--- WHAT YOU WILL DO ---
Transcribe word for word the lines below from the line with "de 28 anos foi detido após uma" through the line with "КАРКАС ИЗ СТРОГАНОЙ ДОСКИ", ends included.

--- INFORMATION SHOWN ---
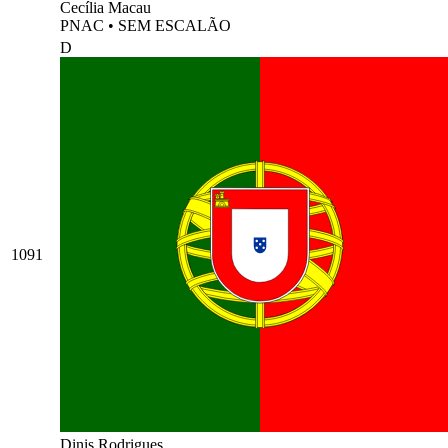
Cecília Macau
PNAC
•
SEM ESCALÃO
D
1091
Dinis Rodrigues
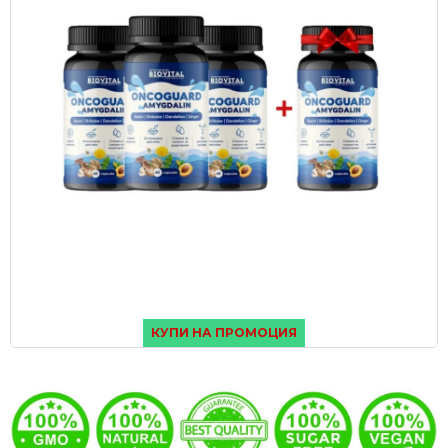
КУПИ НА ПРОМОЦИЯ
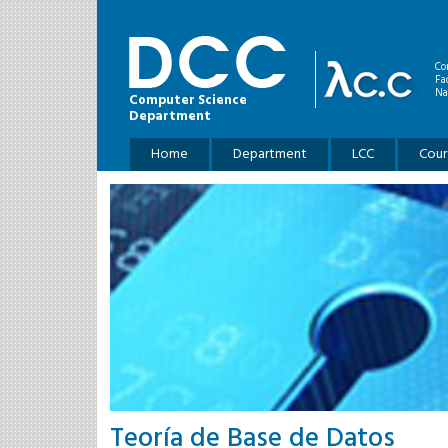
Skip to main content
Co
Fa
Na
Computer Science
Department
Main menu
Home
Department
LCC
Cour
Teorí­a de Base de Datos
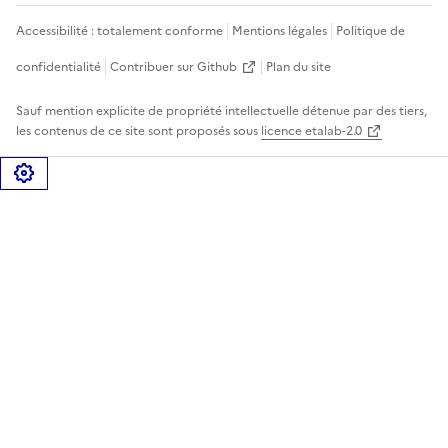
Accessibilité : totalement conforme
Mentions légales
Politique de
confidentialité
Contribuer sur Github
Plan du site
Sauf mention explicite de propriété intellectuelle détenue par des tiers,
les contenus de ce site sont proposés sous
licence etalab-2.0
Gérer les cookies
==
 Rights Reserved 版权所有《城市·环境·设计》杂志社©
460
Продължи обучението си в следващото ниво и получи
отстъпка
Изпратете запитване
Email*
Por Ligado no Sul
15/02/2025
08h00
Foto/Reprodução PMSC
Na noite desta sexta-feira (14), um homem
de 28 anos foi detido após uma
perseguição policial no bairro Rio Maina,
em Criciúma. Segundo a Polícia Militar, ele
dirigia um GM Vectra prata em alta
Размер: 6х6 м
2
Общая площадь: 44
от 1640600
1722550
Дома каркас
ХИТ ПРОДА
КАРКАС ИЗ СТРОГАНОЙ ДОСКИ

--- OUTPUT ---
de 28 anos foi detido após uma
perseguição policial no bairro Rio Maina,
em Criciúma. Segundo a Polícia Militar, ele
dirigia um GM Vectra prata em alta
Размер: 6х6 м
2
Общая площадь: 44
от 1640600
1722550
Дома каркас
ХИТ ПРОДА
КАРКАС ИЗ СТРОГАНОЙ ДОСКИ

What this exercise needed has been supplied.